A faithful transcription of all the data, images excluded, is the required answer.

Input material ::
----------------
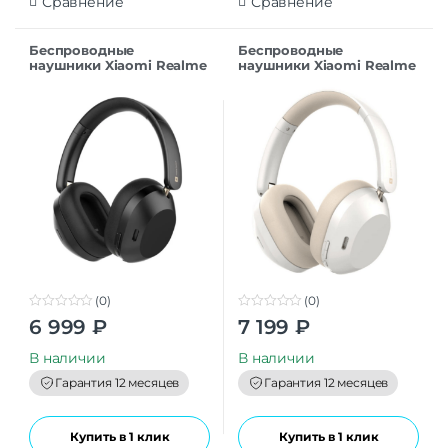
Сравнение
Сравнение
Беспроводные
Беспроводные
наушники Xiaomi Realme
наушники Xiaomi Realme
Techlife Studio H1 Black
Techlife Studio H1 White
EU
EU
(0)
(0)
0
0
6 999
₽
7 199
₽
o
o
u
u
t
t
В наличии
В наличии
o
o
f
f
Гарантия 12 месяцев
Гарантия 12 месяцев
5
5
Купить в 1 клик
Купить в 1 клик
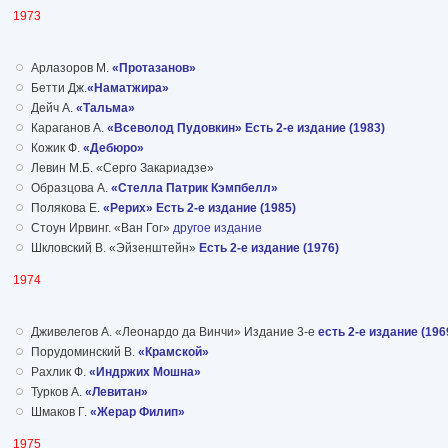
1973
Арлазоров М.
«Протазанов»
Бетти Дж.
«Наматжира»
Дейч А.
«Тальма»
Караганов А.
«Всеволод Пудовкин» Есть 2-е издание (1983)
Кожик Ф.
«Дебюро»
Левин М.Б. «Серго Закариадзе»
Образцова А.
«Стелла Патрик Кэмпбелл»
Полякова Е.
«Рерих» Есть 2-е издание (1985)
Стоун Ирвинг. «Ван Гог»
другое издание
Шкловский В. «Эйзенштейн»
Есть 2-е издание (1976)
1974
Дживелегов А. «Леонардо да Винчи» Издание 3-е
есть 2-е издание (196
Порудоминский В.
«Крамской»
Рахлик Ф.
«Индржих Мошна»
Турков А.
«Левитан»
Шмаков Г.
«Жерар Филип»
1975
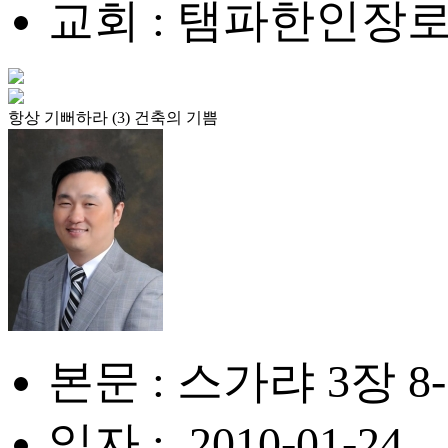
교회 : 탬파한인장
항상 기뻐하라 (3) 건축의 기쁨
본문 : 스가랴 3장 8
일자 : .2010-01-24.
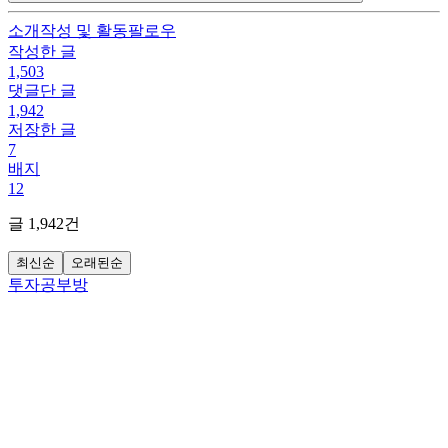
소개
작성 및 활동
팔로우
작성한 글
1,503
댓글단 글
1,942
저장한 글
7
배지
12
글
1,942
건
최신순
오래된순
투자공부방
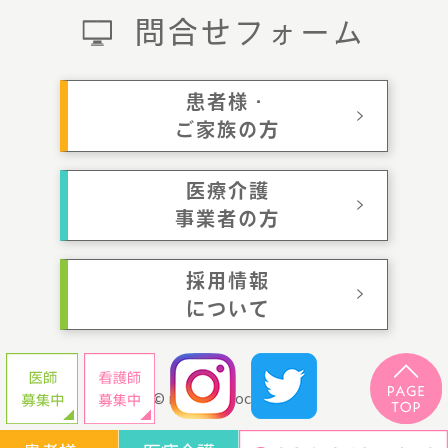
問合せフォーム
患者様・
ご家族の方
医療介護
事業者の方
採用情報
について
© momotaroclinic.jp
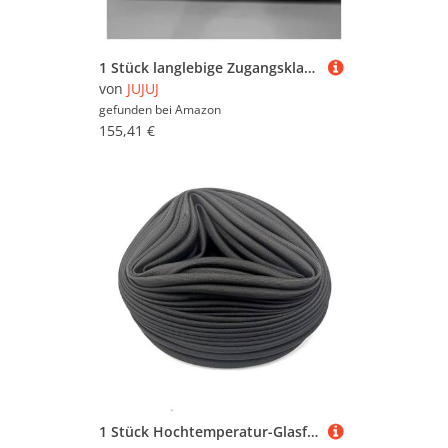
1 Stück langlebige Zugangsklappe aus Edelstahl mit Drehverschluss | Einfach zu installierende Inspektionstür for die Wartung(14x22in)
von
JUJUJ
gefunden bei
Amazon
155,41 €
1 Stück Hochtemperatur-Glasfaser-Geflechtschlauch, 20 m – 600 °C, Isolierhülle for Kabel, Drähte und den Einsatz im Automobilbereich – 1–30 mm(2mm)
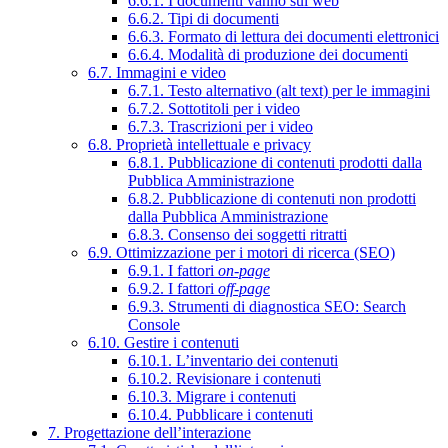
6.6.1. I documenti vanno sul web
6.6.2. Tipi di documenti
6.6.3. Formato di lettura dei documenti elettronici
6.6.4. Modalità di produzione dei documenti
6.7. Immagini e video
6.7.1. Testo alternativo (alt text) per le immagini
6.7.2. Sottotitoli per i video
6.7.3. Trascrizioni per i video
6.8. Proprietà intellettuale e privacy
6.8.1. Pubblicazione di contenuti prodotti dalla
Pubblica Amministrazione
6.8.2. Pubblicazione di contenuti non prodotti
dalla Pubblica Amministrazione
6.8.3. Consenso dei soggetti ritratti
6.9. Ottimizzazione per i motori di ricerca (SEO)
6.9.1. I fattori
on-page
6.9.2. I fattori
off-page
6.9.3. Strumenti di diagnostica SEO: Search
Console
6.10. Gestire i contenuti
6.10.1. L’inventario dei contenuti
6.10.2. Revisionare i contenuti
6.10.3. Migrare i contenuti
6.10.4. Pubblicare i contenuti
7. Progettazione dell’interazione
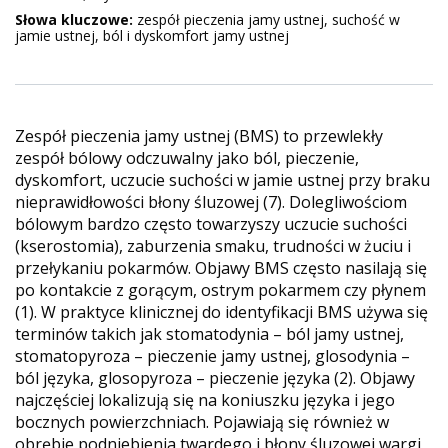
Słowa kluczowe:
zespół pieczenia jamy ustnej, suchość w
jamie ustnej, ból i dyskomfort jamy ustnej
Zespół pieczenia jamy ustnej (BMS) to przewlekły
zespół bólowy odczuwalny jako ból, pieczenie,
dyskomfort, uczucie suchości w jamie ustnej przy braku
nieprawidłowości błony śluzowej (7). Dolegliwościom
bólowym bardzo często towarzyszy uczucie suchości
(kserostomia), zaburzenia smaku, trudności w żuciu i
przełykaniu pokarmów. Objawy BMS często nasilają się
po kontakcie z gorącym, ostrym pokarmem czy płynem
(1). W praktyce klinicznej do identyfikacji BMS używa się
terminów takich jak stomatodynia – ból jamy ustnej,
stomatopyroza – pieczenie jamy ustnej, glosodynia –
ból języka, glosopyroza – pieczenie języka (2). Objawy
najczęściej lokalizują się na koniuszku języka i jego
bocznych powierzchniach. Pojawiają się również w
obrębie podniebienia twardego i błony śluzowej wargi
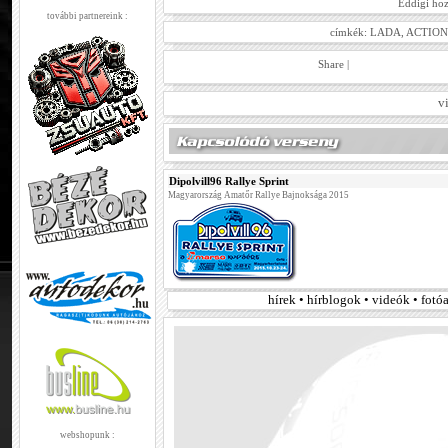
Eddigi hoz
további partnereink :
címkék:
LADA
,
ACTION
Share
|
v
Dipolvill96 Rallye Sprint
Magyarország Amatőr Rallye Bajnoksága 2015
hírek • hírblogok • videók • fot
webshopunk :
----------------
Answer for this exercise ::
Сравнение
Сравнение
Беспроводные
Беспроводные
наушники Xiaomi Realme
наушники Xiaomi Realme
Techlife Studio H1 Black
Techlife Studio H1 White
EU
EU
(0)
(0)
0
0
6 999
₽
7 199
₽
o
o
u
u
t
t
В наличии
В наличии
o
o
f
f
Гарантия 12 месяцев
Гарантия 12 месяцев
5
5
Купить в 1 клик
Купить в 1 клик
1973
Арлазоров М.
«Протазанов»
Бетти Дж.
«Наматжира»
Дейч А.
«Тальма»
Караганов А.
«Всеволод Пудовкин» Есть 2-е издание (1983)
Кожик Ф.
«Дебюро»
Левин М.Б. «Серго Закариадзе»
Образцова А.
«Стелла Патрик Кэмпбелл»
Полякова Е.
«Рерих» Есть 2-е издание (1985)
Стоун Ирвинг. «Ван Гог»
другое издание
Шкловский В. «Эйзенштейн»
Есть 2-е издание (1976)
1974
Дживелегов А. «Леонардо да Винчи» Издание 3-е
есть 2-е издание (196
Порудоминский В.
«Крамской»
Рахлик Ф.
«Индржих Мошна»
Турков А.
«Левитан»
Шмаков Г.
«Жерар Филип»
1975
교회 : 탬파한인장
항상 기뻐하라 (3) 건축의 기쁨
본문 : 스가랴 3장 8
일자 : .2010-01-24.
소개
작성 및 활동
팔로우
작성한 글
1,503
댓글단 글
1,942
저장한 글
7
배지
12
글
1,942
건
최신순
오래된순
투자공부방
問合せフォーム
患者様・
ご家族の方
医療介護
事業者の方
採用情報
について
© momotaroclinic.jp
1 Stück langlebige Zugangsklappe aus Edelstahl mit Drehverschluss | Einfach zu installierende Inspektionstür for die Wartung(14x22in)
von
JUJUJ
gefunden bei
Amazon
155,41 €
1 Stück Hochtemperatur-Glasfaser-Geflechtschlauch, 20 m – 600 °C, Isolierhülle for Kabel, Drähte und den Einsatz im Automobilbereich – 1–30 mm(2mm)
6.6.1. I documenti vanno sul web
6.6.2. Tipi di documenti
6.6.3. Formato di lettura dei documenti elettronici
6.6.4. Modalità di produzione dei documenti
6.7. Immagini e video
6.7.1. Testo alternativo (alt text) per le immagini
6.7.2. Sottotitoli per i video
6.7.3. Trascrizioni per i video
6.8. Proprietà intellettuale e privacy
6.8.1. Pubblicazione di contenuti prodotti dalla
Pubblica Amministrazione
6.8.2. Pubblicazione di contenuti non prodotti
dalla Pubblica Amministrazione
6.8.3. Consenso dei soggetti ritratti
6.9. Ottimizzazione per i motori di ricerca (SEO)
6.9.1. I fattori
on-page
6.9.2. I fattori
off-page
6.9.3. Strumenti di diagnostica SEO: Search
Console
6.10. Gestire i contenuti
6.10.1. L’inventario dei contenuti
6.10.2. Revisionare i contenuti
6.10.3. Migrare i contenuti
6.10.4. Pubblicare i contenuti
7. Progettazione dell’interazione
Słowa kluczowe:
zespół pieczenia jamy ustnej, suchość w
jamie ustnej, ból i dyskomfort jamy ustnej
Zespół pieczenia jamy ustnej (BMS) to przewlekły
zespół bólowy odczuwalny jako ból, pieczenie,
dyskomfort, uczucie suchości w jamie ustnej przy braku
nieprawidłowości błony śluzowej (7). Dolegliwościom
bólowym bardzo często towarzyszy uczucie suchości
(kserostomia), zaburzenia smaku, trudności w żuciu i
przełykaniu pokarmów. Objawy BMS często nasilają się
po kontakcie z gorącym, ostrym pokarmem czy płynem
(1). W praktyce klinicznej do identyfikacji BMS używa się
terminów takich jak stomatodynia – ból jamy ustnej,
stomatopyroza – pieczenie jamy ustnej, glosodynia –
ból języka, glosopyroza – pieczenie języka (2). Objawy
najczęściej lokalizują się na koniuszku języka i jego
bocznych powierzchniach. Pojawiają się również w
obrębie podniebienia twardego i błony śluzowej wargi
Eddigi hoz
további partnereink :
címkék:
LADA
,
ACTION
Share
|
v
Dipolvill96 Rallye Sprint
Magyarország Amatőr Rallye Bajnoksága 2015
hírek • hírblogok • videók • fot
webshopunk :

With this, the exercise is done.